While knowledge is currently stored in various databases, distributed across the world and analyzed by various workflows, the need of integration among available tools is becoming a necessity. Next-generation visualization tools should be able to extract, combine and analyze knowledge and deliver it in a meaningful and sensible way. For this to happen, international standards should be defined to describe how next generation sequencing techniques should store their results and exchange them through the web. Unfortunately today, many visualization and analysis approaches are being developed independently. Many of the new methods come with their own convenient file format to store and present the information, something that will become a problem in the future when hundreds of methods will become available. Such cases are widely discussed in biological network analysis approaches [124, 125].
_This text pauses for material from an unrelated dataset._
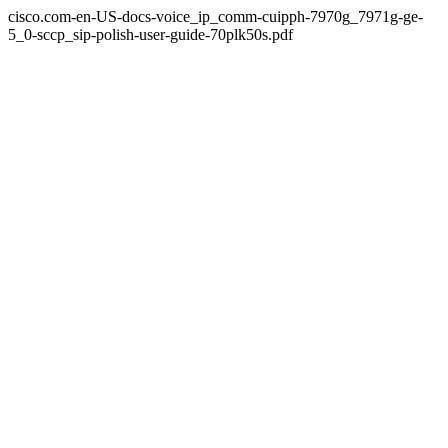
cisco.com-en-US-docs-voice_ip_comm-cuipph-7970g_7971g-ge-
5_0-sccp_sip-polish-user-guide-70plk50s.pdf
Visual analytics in the future will play an important role to visually allow parameterizations of various workflows. So far it may be confusing and misleading to the user, when various software packages often produce significantly different results just by slightly changing the value of a single parameter. Furthermore, different approaches can come up with completely different results despite the fact that they try to answer the same question. This can be attributed to the fact that they follow a completely different methodology, therefore highlighting the need for enforcing a more general output format. Future visualization tools should offer the flexibility to easily integrate and perform fine-tuning of parameters in such a way that it allows the end users to readily adjust their research to their needs.

Finally, data integration at different levels varying from tools to concepts is a necessity. Combining functions from diverse sources varying from annotations to microarrays, RNA-Seq and ChIP-Seq data emerges towards a better understanding of the information hidden in a genome. Similarly, visual representations well established in other scientific areas, such as economics or social studies, should be shared and applied to the current field of sequencing.